EXERCISE DETAILS
Find the line with "onaylanmıştır." in the records below. Copy it and every line after it, up to and including the line with "2 yıl garantili güvenilir ve kaliteli ürün.".

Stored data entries
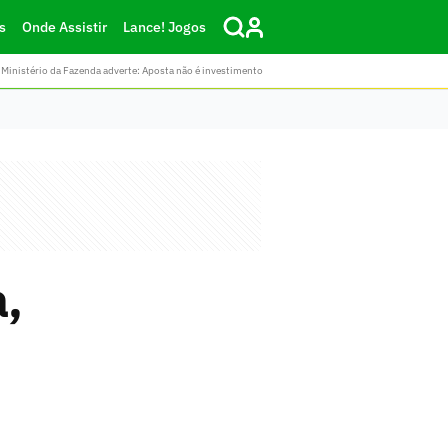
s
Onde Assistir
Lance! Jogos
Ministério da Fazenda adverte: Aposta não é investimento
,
--
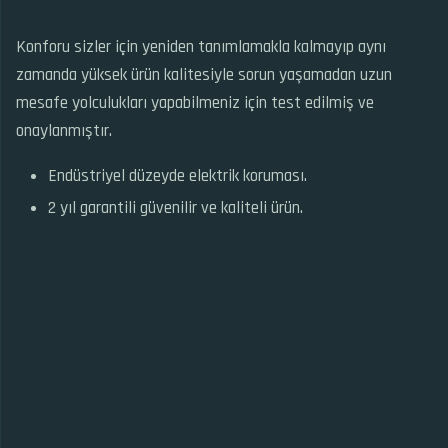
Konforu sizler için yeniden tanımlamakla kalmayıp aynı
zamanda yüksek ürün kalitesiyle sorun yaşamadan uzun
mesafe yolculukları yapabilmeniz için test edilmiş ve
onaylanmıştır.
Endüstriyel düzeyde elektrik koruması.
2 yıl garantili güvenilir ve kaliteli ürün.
--
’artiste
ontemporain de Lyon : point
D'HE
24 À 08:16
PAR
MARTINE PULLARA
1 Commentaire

RESULT BELOW
onaylanmıştır.
Endüstriyel düzeyde elektrik koruması.
2 yıl garantili güvenilir ve kaliteli ürün.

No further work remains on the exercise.